◆ **TASK DIRECTIONS**: Could you output each line below precisely as it stands, without the images?

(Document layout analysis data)
Segment Open

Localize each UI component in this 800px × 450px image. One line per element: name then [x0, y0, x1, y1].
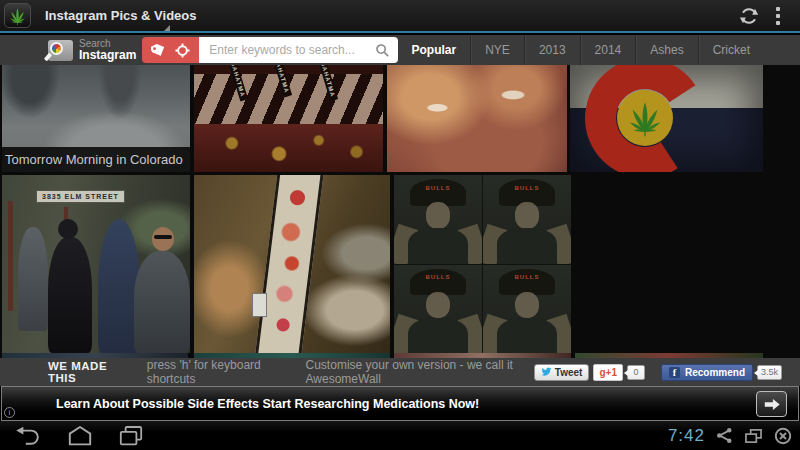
refresh-icon	[738, 5, 760, 27]
cannabis-leaf-icon	[7, 6, 28, 26]
ad-text: Learn About Possible Side Effects Start …	[56, 397, 479, 411]
gplus-button[interactable]: g+1	[593, 364, 623, 381]
photo-tile-text: BULLS	[483, 185, 571, 191]
nav-item-2014[interactable]: 2014	[580, 35, 636, 65]
photo-tile-text: BULLS	[483, 274, 571, 280]
gplus-label: g+1	[599, 367, 617, 378]
filter-buttons	[142, 37, 199, 63]
facebook-count: 3.5k	[757, 365, 782, 380]
recents-icon	[116, 424, 146, 448]
photo-overlay-text: MAHATMA	[272, 65, 292, 97]
overflow-menu-button[interactable]	[766, 2, 800, 30]
customise-link[interactable]: Customise your own version - we call it …	[306, 358, 534, 386]
back-button[interactable]	[10, 424, 44, 448]
photo-mahatma-tickets[interactable]: MAHATMA MAHATMA MAHATMA	[194, 65, 383, 172]
overflow-menu-icon	[776, 7, 780, 25]
photo-elm-street-queue[interactable]: 3835 ELM STREET	[2, 175, 190, 353]
facebook-label: Recommend	[685, 367, 745, 378]
back-icon	[10, 424, 44, 448]
status-tray: 7:42	[668, 426, 792, 446]
home-icon	[64, 424, 96, 448]
brand-label: WE MADE THIS	[48, 360, 121, 384]
photo-overlay-text: MAHATMA	[318, 65, 338, 101]
recents-button[interactable]	[116, 424, 146, 448]
photo-floral-pipe[interactable]	[194, 175, 390, 353]
app-title: Instagram Pics & Videos	[45, 8, 197, 23]
nav-item-cricket[interactable]: Cricket	[698, 35, 764, 65]
clock[interactable]: 7:42	[668, 426, 705, 446]
photo-tile-text: BULLS	[394, 274, 482, 280]
ad-info-icon[interactable]: i	[4, 407, 15, 418]
photo-grid: Tomorrow Morning in Colorado MAHATMA MAH…	[0, 65, 800, 358]
photo-tile-text: BULLS	[394, 185, 482, 191]
facebook-f-icon: f	[669, 367, 680, 378]
photo-colorado-flag[interactable]	[570, 65, 763, 172]
photo-caption: Tomorrow Morning in Colorado	[2, 147, 190, 172]
share-icon[interactable]	[716, 427, 733, 444]
facebook-recommend-button[interactable]: f Recommend	[661, 364, 753, 381]
shortcut-hint: press 'h' for keyboard shortcuts	[147, 358, 280, 386]
title-caret	[164, 25, 170, 31]
home-button[interactable]	[64, 424, 96, 448]
category-nav: Popular NYE 2013 2014 Ashes Cricket	[398, 35, 764, 65]
photo-foggy-colorado[interactable]: Tomorrow Morning in Colorado	[2, 65, 190, 172]
site-logo[interactable]: Search Instagram	[48, 39, 136, 61]
photo-sign-text: 3835 ELM STREET	[36, 190, 125, 203]
tweet-label: Tweet	[555, 367, 583, 378]
flag-center	[617, 90, 673, 146]
cannabis-leaf-icon	[624, 97, 666, 139]
search-input[interactable]	[199, 43, 374, 57]
system-bar: 7:42	[0, 421, 800, 450]
search-field-wrap	[199, 37, 397, 63]
app-icon	[4, 3, 31, 28]
photo-overlay-text: MAHATMA	[228, 65, 248, 101]
nav-item-2013[interactable]: 2013	[524, 35, 580, 65]
gplus-count: 0	[627, 365, 645, 380]
screen: Instagram Pics & Videos Search Instagram	[0, 0, 800, 450]
tag-icon[interactable]	[151, 43, 166, 58]
social-buttons: Tweet g+1 0 f Recommend 3.5k	[534, 364, 782, 381]
refresh-button[interactable]	[732, 2, 766, 30]
twitter-bird-icon	[541, 367, 552, 377]
close-circle-icon[interactable]	[774, 427, 792, 445]
nav-item-popular[interactable]: Popular	[398, 35, 471, 65]
crosshair-icon[interactable]	[175, 43, 190, 58]
arrow-right-icon	[763, 398, 781, 411]
logo-line2: Instagram	[79, 49, 136, 61]
ad-banner[interactable]: Learn About Possible Side Effects Start …	[1, 386, 799, 421]
tweet-button[interactable]: Tweet	[534, 364, 590, 381]
search-icon[interactable]	[375, 43, 390, 58]
display-windows-icon[interactable]	[744, 428, 763, 444]
search-instagram-logo-icon	[48, 40, 73, 61]
action-bar: Instagram Pics & Videos	[0, 0, 800, 33]
nav-item-ashes[interactable]: Ashes	[635, 35, 697, 65]
ad-arrow-button[interactable]	[756, 391, 787, 417]
photo-bulls-pattern[interactable]: BULLS BULLS BULLS BULLS	[394, 175, 571, 353]
nav-item-nye[interactable]: NYE	[470, 35, 524, 65]
photo-smiling-couple[interactable]	[387, 65, 567, 172]
search-toolbar: Search Instagram	[0, 35, 800, 65]
made-bar: WE MADE THIS press 'h' for keyboard shor…	[0, 358, 800, 386]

Segment Closed

◆ **COMPLETED EXERCISE**:
Localize each UI component in this 800px × 450px image. One line per element: name then [x0, y0, x1, y1].
refresh-icon	[738, 5, 760, 27]
cannabis-leaf-icon	[7, 6, 28, 26]
ad-text: Learn About Possible Side Effects Start …	[56, 397, 479, 411]
gplus-button[interactable]: g+1	[593, 364, 623, 381]
photo-tile-text: BULLS	[483, 185, 571, 191]
nav-item-2014[interactable]: 2014	[580, 35, 636, 65]
photo-tile-text: BULLS	[483, 274, 571, 280]
gplus-label: g+1	[599, 367, 617, 378]
filter-buttons	[142, 37, 199, 63]
facebook-count: 3.5k	[757, 365, 782, 380]
recents-icon	[116, 424, 146, 448]
photo-overlay-text: MAHATMA	[272, 65, 292, 97]
overflow-menu-button[interactable]	[766, 2, 800, 30]
customise-link[interactable]: Customise your own version - we call it …	[306, 358, 534, 386]
back-button[interactable]	[10, 424, 44, 448]
photo-mahatma-tickets[interactable]: MAHATMA MAHATMA MAHATMA	[194, 65, 383, 172]
overflow-menu-icon	[776, 7, 780, 25]
photo-elm-street-queue[interactable]: 3835 ELM STREET	[2, 175, 190, 353]
facebook-label: Recommend	[685, 367, 745, 378]
back-icon	[10, 424, 44, 448]
status-tray: 7:42	[668, 426, 792, 446]
home-icon	[64, 424, 96, 448]
brand-label: WE MADE THIS	[48, 360, 121, 384]
photo-overlay-text: MAHATMA	[318, 65, 338, 101]
recents-button[interactable]	[116, 424, 146, 448]
photo-floral-pipe[interactable]	[194, 175, 390, 353]
app-title: Instagram Pics & Videos	[45, 8, 197, 23]
nav-item-cricket[interactable]: Cricket	[698, 35, 764, 65]
clock[interactable]: 7:42	[668, 426, 705, 446]
photo-tile-text: BULLS	[394, 274, 482, 280]
ad-info-icon[interactable]: i	[4, 407, 15, 418]
photo-grid: Tomorrow Morning in Colorado MAHATMA MAH…	[0, 65, 800, 358]
photo-tile-text: BULLS	[394, 185, 482, 191]
facebook-f-icon: f	[669, 367, 680, 378]
photo-colorado-flag[interactable]	[570, 65, 763, 172]
photo-caption: Tomorrow Morning in Colorado	[2, 147, 190, 172]
share-icon[interactable]	[716, 427, 733, 444]
facebook-recommend-button[interactable]: f Recommend	[661, 364, 753, 381]
shortcut-hint: press 'h' for keyboard shortcuts	[147, 358, 280, 386]
title-caret	[164, 25, 170, 31]
home-button[interactable]	[64, 424, 96, 448]
category-nav: Popular NYE 2013 2014 Ashes Cricket	[398, 35, 764, 65]
photo-foggy-colorado[interactable]: Tomorrow Morning in Colorado	[2, 65, 190, 172]
site-logo[interactable]: Search Instagram	[48, 39, 136, 61]
photo-sign-text: 3835 ELM STREET	[36, 190, 125, 203]
tweet-label: Tweet	[555, 367, 583, 378]
flag-center	[617, 90, 673, 146]
cannabis-leaf-icon	[624, 97, 666, 139]
search-input[interactable]	[199, 43, 374, 57]
system-bar: 7:42	[0, 421, 800, 450]
search-field-wrap	[199, 37, 397, 63]
app-icon	[4, 3, 31, 28]
photo-overlay-text: MAHATMA	[228, 65, 248, 101]
nav-item-2013[interactable]: 2013	[524, 35, 580, 65]
gplus-count: 0	[627, 365, 645, 380]
screen: Instagram Pics & Videos Search Instagram	[0, 0, 800, 450]
tag-icon[interactable]	[151, 43, 166, 58]
social-buttons: Tweet g+1 0 f Recommend 3.5k	[534, 364, 782, 381]
refresh-button[interactable]	[732, 2, 766, 30]
twitter-bird-icon	[541, 367, 552, 377]
close-circle-icon[interactable]	[774, 427, 792, 445]
nav-item-popular[interactable]: Popular	[398, 35, 471, 65]
crosshair-icon[interactable]	[175, 43, 190, 58]
arrow-right-icon	[763, 398, 781, 411]
logo-line2: Instagram	[79, 49, 136, 61]
ad-banner[interactable]: Learn About Possible Side Effects Start …	[1, 386, 799, 421]
tweet-button[interactable]: Tweet	[534, 364, 590, 381]
search-icon[interactable]	[375, 43, 390, 58]
display-windows-icon[interactable]	[744, 428, 763, 444]
search-instagram-logo-icon	[48, 40, 73, 61]
action-bar: Instagram Pics & Videos	[0, 0, 800, 33]
nav-item-ashes[interactable]: Ashes	[635, 35, 697, 65]
ad-arrow-button[interactable]	[756, 391, 787, 417]
photo-bulls-pattern[interactable]: BULLS BULLS BULLS BULLS	[394, 175, 571, 353]
nav-item-nye[interactable]: NYE	[470, 35, 524, 65]
photo-smiling-couple[interactable]	[387, 65, 567, 172]
search-toolbar: Search Instagram	[0, 35, 800, 65]
made-bar: WE MADE THIS press 'h' for keyboard shor…	[0, 358, 800, 386]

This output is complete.